Foucault (Idem, p. 69) coloca o seu “modesto” projeto de escrita como “o projeto de presbita”, “de fazer aparecer o que está próximo demais de nosso olhar para que possamos ver, o que está aí bem perto de nós, mas que nosso olhar atravessa para ver outra coisa”. Foucault estaria interessado na “densidade” e na “espessura” daquilo que habitualmente experimentamos como transparente, o que “orienta o campo geral de nosso olhar e de nosso saber”.

Vaz (1992, p. 28), ao discutir a recusa de Foucault em ser um autor, ou um fundador de discursividade, lembra que ele queria que seus livros fossem usados como armas de luta, “a memória que desejava era de alguém que lutou com as armas de que dispunha; sua sobrevida, a presença do seu discurso para além dele mesmo, determinadas pelas resistências que fazemos ao que existe.
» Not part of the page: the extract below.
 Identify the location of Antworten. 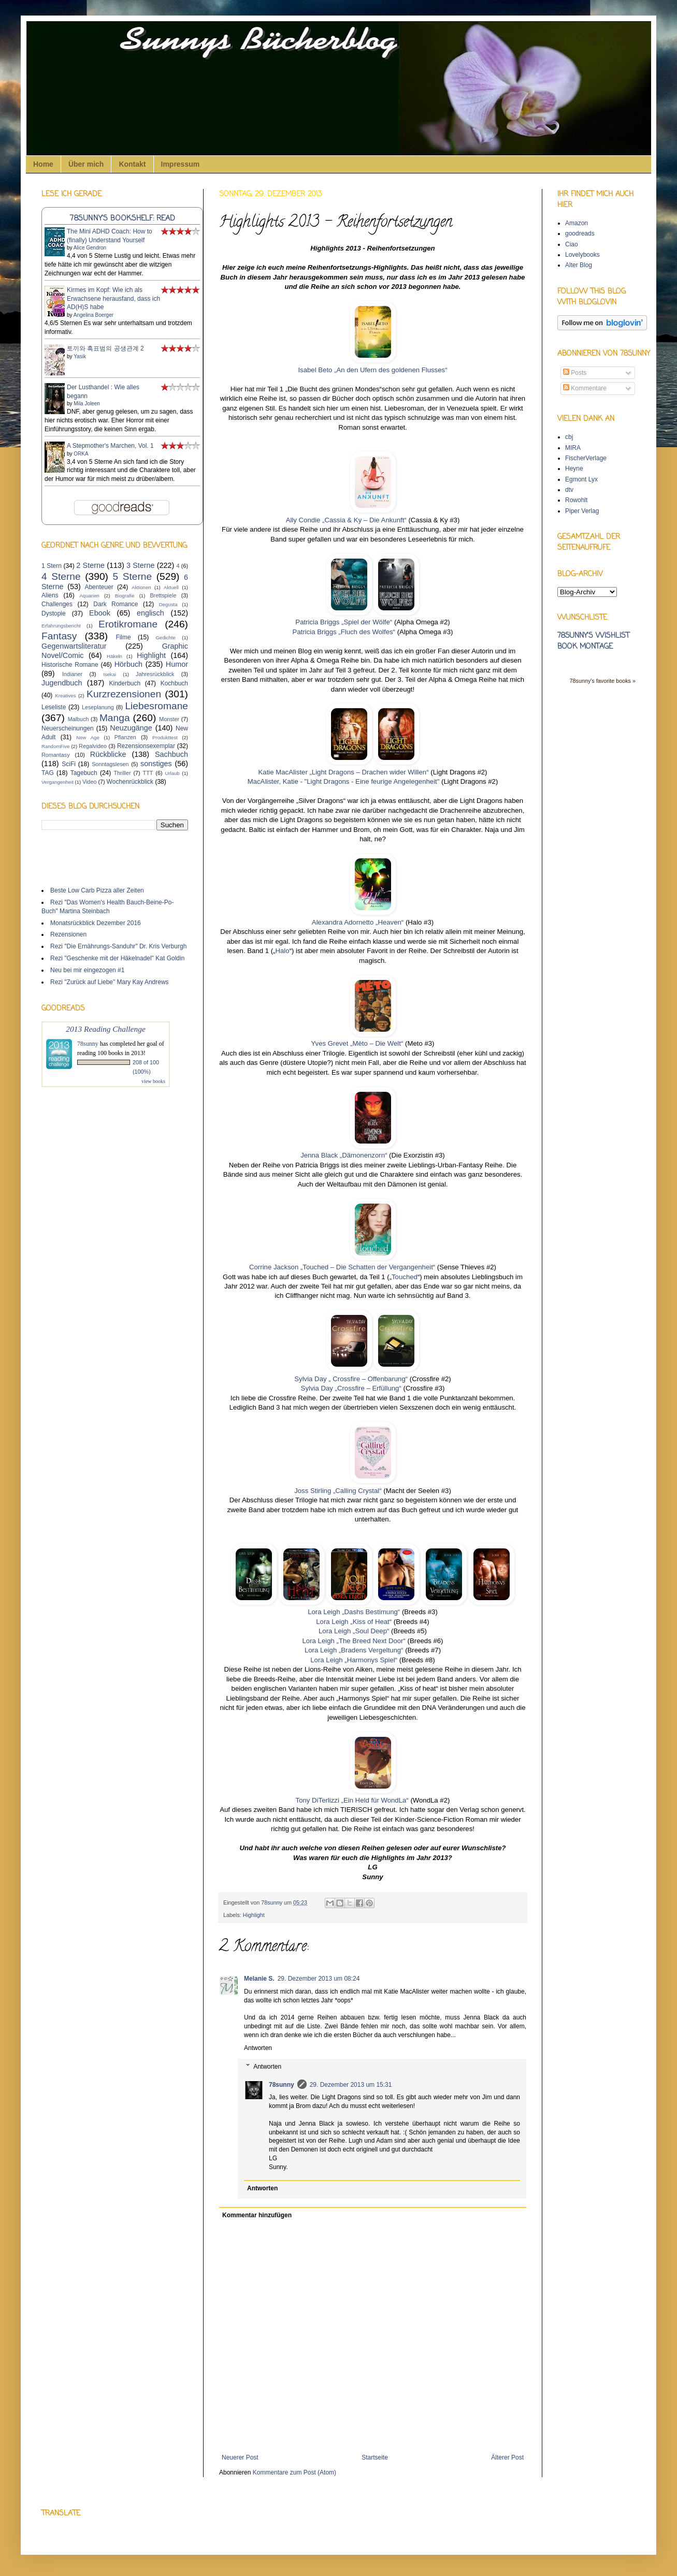
(258, 2048).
Nos aproximamos da infâmia”. Foucault declara-se próximo aos infames. Nessa aproximação “o discurso é uma arma” e “quer ser mortal com o que existe”. Na leitura de Vaz (1992, p. 29), “dirigi-se contra nossas mais doces verdades, os poderes que

aceitamos, as identidades que pedimos. E para matar, ele também deve se expor a morte, ou ainda, o sacrifício de si mesmo é o motivo pelo qual se escreve”. Podemos destacar ainda da leitura de Vaz (1992, p. 29) que “a infâmia tem uma articulação diferente entre esquecimento e memória: seu renome só se dá na luta contra o poder”. Dessa forma, a apropriação das idéias de Foucault não seria possível abstendo-se ou obliterando-se a sua nocividade. Talvez, seja necessário colocar-se em risco, conforme a acertada referência de Blanchot sobre o arqueólogo como o homem em perigo.

Poderíamos, enfim perguntar, se a aproximação de Foucault com o mundo infame não seria uma intensificação de seu pensar heterotópico, intensificação da vitalidade problemática e da relação com a literatura? Faz-se necessário lembrar com Ribeiro (1985, p. 25) que “nenhuma outra obra de Foucault exibe igual fascinação pelo literário\artístico” como As

palavras e as coisas. Talvez, perguntar se não há na arqueologia foucaultiana uma espécie de mise-en-scène para o mundo dos infames? Não seria o anúncio da morte do homem, a ruptura

na experiência clássica da loucura entre o pensamento trágico e o pensamento crítico, a (In) visibilidade do corpo na experiência clínica e a diluição ou anonimato do sujeito no discurso, essas afirmações inadequadas aos diferentes humanismos, um tanto infames? Não seria o próprio fascínio de Foucault pela literatura, (sua aproximação a Sade, Artaud ou Cervantes) e sua vitalidade problemática (sua insistência com as perguntas em detrimento a certa “negligência” com as respostas) um tanto infames? Talvez, seja necessário transitarmos um pouco mais no mundo dos infames frequentado por Foucault, esses espaços ou contraespaços, esse “outro mundo”, onde “desordens insignificantes ou desgraças tão comuns são convocadas todo o poder das palavras e através delas a soberania do céu e da terra” (FOUCAULT, 2012, p. 207).